All information made available on the Internet shall be done so by state-of-the-art methods and in open formats. Information published online should be in user-friendly formats that machines can automatically gather for analysis.
There should be a publicly-available online calendar that identifies all upcoming advisory committee meetings, and contains basic information about those meetings. The calendar should link to each committee's agenda.
All information made available to the public (whether on the internet or otherwise) should be at no cost. Committees should not be able to charge for transcripts or other documents.
Documents submitted to the Advisory Committee shall be made publicly available unless the Advisory Committee determines that those materials would disclose matters described in the FOIA exemptions listed in section 552(b) of title 5, United States Code. That determination should be appealable, and there should be a publicly-available summary of the contents at the time the materials are submitted.
In addition to listing the names of its committee members, each committee should also make available brief biographies of its members.
All members of each advisory committee shall file financial disclosure forms, which shall be made available on the committee website after redactions to remove personally identifiable information, such as social security numbers. This will help determine if there is a conflict of (financial) interest.
All members of the Advisory Committee should declare and publicly disclose conflicts of interest. These statements must be updated whenever new conflicts arise or on an annual basis, whichever is more frequent. These disclosures shall be placed on the Internet. There should be random reviews to ensure that all proper disclosures are filed.

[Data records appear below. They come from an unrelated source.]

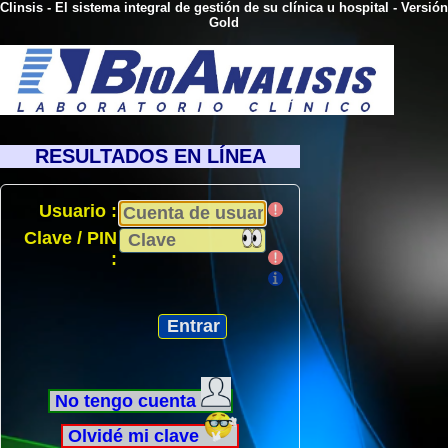
Clinsis - El sistema integral de gestión de su clínica u hospital - Versión
Gold
RESULTADOS EN LÍNEA
Usuario :
Clave / PIN
:
No tengo cuenta
Olvidé mi clave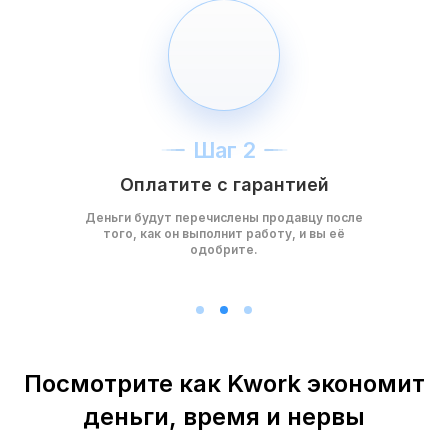
Шаг 2
Оплатите с гарантией
Деньги будут перечислены продавцу после
того, как он выполнит работу, и вы её
одобрите.
Посмотрите как Kwork экономит
деньги, время и нервы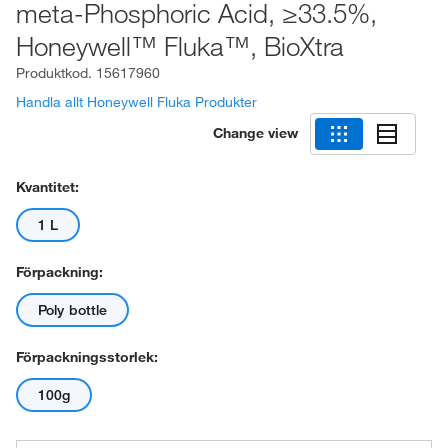
meta-Phosphoric Acid, ≥33.5%,
Honeywell™ Fluka™, BioXtra
Produktkod.
15617960
Handla allt Honeywell Fluka Produkter
Change view
Kvantitet:
1 L
Förpackning:
Poly bottle
Förpackningsstorlek:
100g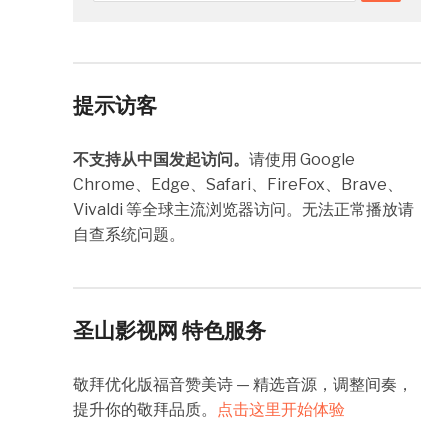
提示访客
不支持从中国发起访问。
请使用 Google
Chrome、Edge、Safari、FireFox、Brave、
Vivaldi 等全球主流浏览器访问。无法正常播放请
自查系统问题。
圣山影视网 特色服务
敬拜优化版福音赞美诗 — 精选音源，调整间奏，
提升你的敬拜品质。
点击这里开始体验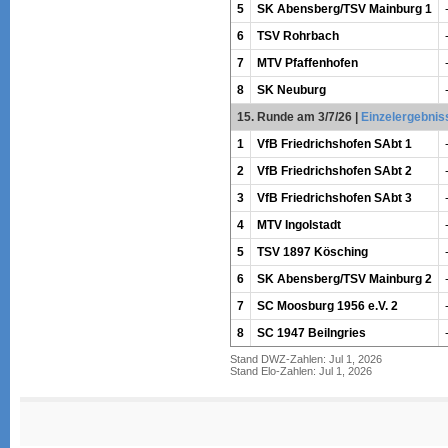
5
SK Abensberg/TSV Mainburg 1
6
TSV Rohrbach
7
MTV Pfaffenhofen
8
SK Neuburg
15. Runde am 3/7/26
|
Einzelergebnis
1
VfB Friedrichshofen SAbt 1
2
VfB Friedrichshofen SAbt 2
3
VfB Friedrichshofen SAbt 3
4
MTV Ingolstadt
5
TSV 1897 Kösching
6
SK Abensberg/TSV Mainburg 2
7
SC Moosburg 1956 e.V. 2
8
SC 1947 Beilngries
Stand DWZ-Zahlen: Jul 1, 2026
Stand Elo-Zahlen: Jul 1, 2026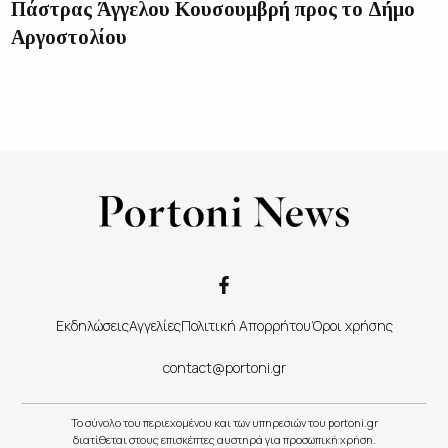
Πάστρας Άγγελου Κουσουμβρή προς το Δήμο
Αργοστολίου
Εκδηλώσεις
Αγγελίες
Πολιτική Απορρήτου
Όροι χρήσης
contact@portoni.gr
Το σύνολο του περιεχομένου και των υπηρεσιών του portoni.gr
διατίθεται στους επισκέπτες αυστηρά για προσωπική χρήση.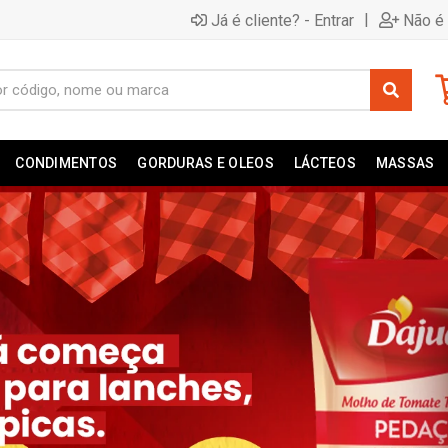
|
Já é cliente? - Entrar
Não é 
CONDIMENTOS
GORDURAS E OLEOS
LÁCTEOS
MASSAS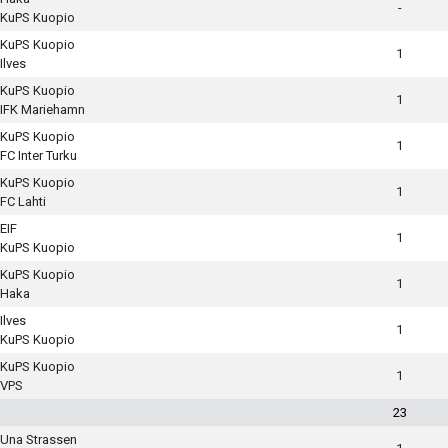
-
KuPS Kuopio
KuPS Kuopio
1
Ilves
KuPS Kuopio
1
IFK Mariehamn
KuPS Kuopio
1
FC Inter Turku
KuPS Kuopio
1
FC Lahti
EIF
1
KuPS Kuopio
KuPS Kuopio
1
Haka
Ilves
1
KuPS Kuopio
KuPS Kuopio
1
VPS
23
Una Strassen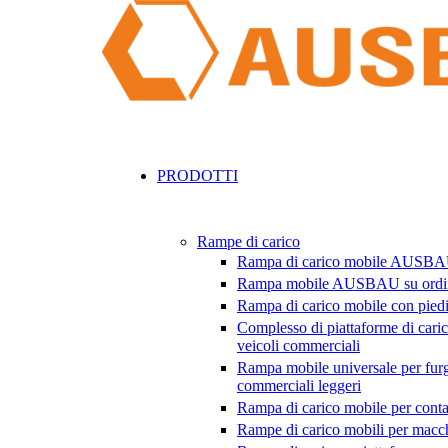
PRODOTTI
Rampe di carico
Rampa di carico mobile AUSB
Rampa mobile AUSBAU su ordi
Rampa di carico mobile con piedi
Complesso di piattaforme di caric
veicoli commerciali
Rampa mobile universale per furg
commerciali leggeri
Rampa di carico mobile per conta
Rampe di carico mobili per macch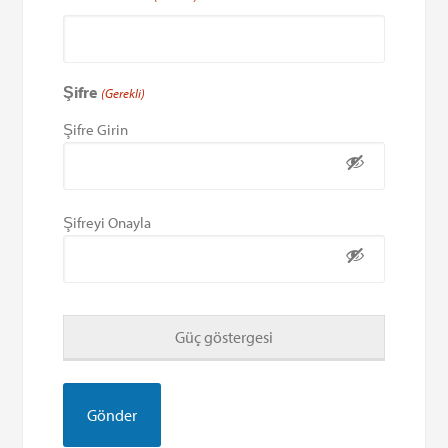
Şifre
(Gerekli)
Şifre Girin
Şifreyi Onayla
Güç göstergesi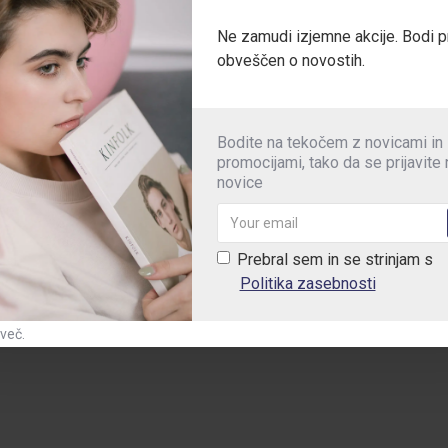
Ne zamudi izjemne akcije. Bodi p
obveščen o novostih.
 zadnja in dva spodnja žepa poskrbijo za praktičnost.
Bodite na tekočem z novicami in
promocijami, tako da se prijavite
novice
a obrabo.
Prebral sem in se strinjam s
Politika zasebnosti
kodnevnih opravilih.
 več.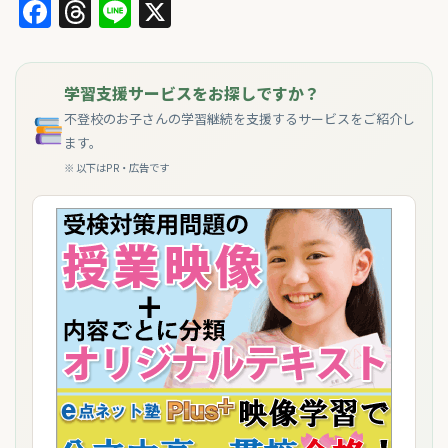
Facebook
Threads
Line
X
学習支援サービスをお探しですか？
不登校のお子さんの学習継続を支援するサービスをご紹介し
ます。
※ 以下はPR・広告です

The FACA main website should be updated and reworked. It's design is pretty bad.
The underlying data behind the FACA database should continue to be made publicly available in a bulk format. For example, here's the raw file of members through 2008.
Federal advisory committees are a major way that the government gets advice from members of the public, especially expert advice. We need to make sure that the advice is not tainted by hidden agendas and reflects the best analysis available.